> **Your goal**:
Start with the first line of the records below. Output each line exactly, ending with the one that contains "functionality or terms".
════════════════════
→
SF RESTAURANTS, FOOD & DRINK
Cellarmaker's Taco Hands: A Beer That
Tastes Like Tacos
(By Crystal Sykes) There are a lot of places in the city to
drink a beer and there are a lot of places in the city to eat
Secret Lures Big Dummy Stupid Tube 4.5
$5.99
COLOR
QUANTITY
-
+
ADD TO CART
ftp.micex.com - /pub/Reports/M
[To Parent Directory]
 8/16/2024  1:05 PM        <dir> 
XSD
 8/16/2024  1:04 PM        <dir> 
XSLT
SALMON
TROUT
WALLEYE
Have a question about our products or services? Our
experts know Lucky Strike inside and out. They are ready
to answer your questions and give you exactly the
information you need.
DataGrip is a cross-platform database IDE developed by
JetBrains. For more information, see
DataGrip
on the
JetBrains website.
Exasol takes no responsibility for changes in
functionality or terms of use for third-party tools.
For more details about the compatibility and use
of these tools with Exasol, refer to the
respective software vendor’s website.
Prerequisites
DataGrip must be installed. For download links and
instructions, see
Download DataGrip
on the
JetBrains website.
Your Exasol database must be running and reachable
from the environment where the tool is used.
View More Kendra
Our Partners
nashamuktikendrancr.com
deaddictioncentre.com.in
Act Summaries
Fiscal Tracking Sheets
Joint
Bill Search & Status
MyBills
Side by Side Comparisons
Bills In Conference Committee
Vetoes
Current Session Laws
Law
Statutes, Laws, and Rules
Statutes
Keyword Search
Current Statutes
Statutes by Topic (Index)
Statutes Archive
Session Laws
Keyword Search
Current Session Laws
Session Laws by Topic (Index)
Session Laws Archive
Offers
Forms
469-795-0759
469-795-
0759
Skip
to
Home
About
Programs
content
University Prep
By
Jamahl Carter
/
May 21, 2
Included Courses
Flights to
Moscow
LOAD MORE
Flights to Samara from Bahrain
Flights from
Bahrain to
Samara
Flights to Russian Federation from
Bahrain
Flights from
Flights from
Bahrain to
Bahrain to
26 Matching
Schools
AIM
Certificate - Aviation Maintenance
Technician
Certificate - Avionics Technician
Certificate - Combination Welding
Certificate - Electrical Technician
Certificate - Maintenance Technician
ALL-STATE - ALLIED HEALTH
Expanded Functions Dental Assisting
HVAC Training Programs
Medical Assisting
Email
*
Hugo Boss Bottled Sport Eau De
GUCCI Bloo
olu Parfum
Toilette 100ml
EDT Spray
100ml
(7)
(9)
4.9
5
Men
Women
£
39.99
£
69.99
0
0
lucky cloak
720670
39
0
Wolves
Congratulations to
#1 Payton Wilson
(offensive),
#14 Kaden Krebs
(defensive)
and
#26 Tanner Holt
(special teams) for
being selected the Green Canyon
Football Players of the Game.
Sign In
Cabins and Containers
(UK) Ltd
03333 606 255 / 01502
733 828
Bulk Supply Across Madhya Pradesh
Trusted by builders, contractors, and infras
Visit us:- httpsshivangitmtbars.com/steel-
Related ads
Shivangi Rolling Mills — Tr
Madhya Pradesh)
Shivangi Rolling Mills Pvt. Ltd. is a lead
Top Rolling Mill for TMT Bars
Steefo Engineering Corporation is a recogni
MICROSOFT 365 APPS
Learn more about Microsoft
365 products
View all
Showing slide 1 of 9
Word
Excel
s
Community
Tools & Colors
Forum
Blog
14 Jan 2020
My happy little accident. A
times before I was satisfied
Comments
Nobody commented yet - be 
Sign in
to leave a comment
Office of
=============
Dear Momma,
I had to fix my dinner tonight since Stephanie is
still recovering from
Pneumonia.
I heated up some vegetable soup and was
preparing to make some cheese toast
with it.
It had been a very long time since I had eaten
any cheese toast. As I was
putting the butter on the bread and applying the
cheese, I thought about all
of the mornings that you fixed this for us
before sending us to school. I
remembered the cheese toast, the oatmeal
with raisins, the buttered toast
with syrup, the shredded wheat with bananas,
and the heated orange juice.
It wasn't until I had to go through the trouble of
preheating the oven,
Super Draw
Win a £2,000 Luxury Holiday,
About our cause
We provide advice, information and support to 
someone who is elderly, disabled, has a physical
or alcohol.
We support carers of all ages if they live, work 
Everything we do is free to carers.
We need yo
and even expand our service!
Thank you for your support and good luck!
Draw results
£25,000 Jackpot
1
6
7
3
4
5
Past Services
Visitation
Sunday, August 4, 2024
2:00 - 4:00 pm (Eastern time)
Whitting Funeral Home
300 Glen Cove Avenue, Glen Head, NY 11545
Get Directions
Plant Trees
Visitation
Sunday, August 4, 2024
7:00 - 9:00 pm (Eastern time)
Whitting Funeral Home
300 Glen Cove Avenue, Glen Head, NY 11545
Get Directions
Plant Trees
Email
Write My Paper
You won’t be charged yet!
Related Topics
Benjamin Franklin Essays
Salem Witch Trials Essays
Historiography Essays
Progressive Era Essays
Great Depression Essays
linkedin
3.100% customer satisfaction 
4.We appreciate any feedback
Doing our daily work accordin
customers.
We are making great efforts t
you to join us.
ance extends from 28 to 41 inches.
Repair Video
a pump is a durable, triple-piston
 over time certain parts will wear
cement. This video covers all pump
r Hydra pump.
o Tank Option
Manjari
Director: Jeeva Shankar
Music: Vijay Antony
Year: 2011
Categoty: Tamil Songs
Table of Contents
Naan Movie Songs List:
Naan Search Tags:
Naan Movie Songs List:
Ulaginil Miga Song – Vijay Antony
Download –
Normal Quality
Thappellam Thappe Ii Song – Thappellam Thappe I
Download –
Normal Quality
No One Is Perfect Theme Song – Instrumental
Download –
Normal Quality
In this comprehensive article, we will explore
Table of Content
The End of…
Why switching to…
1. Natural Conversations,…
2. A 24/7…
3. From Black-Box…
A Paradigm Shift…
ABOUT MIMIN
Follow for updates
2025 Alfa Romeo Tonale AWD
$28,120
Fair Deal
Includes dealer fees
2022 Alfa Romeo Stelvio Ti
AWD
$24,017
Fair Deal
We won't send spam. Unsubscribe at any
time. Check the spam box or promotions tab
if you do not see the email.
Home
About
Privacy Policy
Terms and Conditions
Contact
════════════════════
> **Solved exercise**:
→
SF RESTAURANTS, FOOD & DRINK
Cellarmaker's Taco Hands: A Beer That
Tastes Like Tacos
(By Crystal Sykes) There are a lot of places in the city to
drink a beer and there are a lot of places in the city to eat
Secret Lures Big Dummy Stupid Tube 4.5
$5.99
COLOR
QUANTITY
-
+
ADD TO CART
ftp.micex.com - /pub/Reports/M
[To Parent Directory]
 8/16/2024  1:05 PM        <dir> 
XSD
 8/16/2024  1:04 PM        <dir> 
XSLT
SALMON
TROUT
WALLEYE
Have a question about our products or services? Our
experts know Lucky Strike inside and out. They are ready
to answer your questions and give you exactly the
information you need.
DataGrip is a cross-platform database IDE developed by
JetBrains. For more information, see
DataGrip
on the
JetBrains website.
Exasol takes no responsibility for changes in
functionality or terms of use for third-party tools.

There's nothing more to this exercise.